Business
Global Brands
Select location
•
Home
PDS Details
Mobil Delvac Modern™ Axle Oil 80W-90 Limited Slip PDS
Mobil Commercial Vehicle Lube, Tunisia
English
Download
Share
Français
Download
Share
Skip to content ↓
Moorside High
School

+--

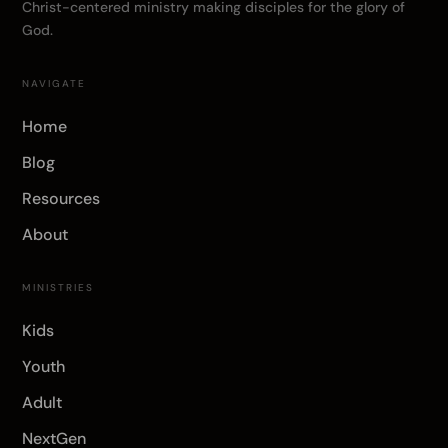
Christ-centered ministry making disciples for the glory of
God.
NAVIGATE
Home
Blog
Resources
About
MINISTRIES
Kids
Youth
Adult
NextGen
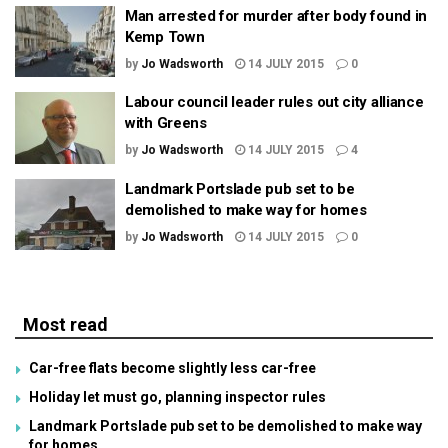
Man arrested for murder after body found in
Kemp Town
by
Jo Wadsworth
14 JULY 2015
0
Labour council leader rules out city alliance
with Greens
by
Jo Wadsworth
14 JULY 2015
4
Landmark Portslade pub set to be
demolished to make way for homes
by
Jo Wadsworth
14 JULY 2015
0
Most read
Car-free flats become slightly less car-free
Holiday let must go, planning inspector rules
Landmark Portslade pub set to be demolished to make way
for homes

+--

**Task statement**
Copy all lines above where "rules" is present.

**Written solution**
Labour council leader rules out city alliance
Holiday let must go, planning inspector rules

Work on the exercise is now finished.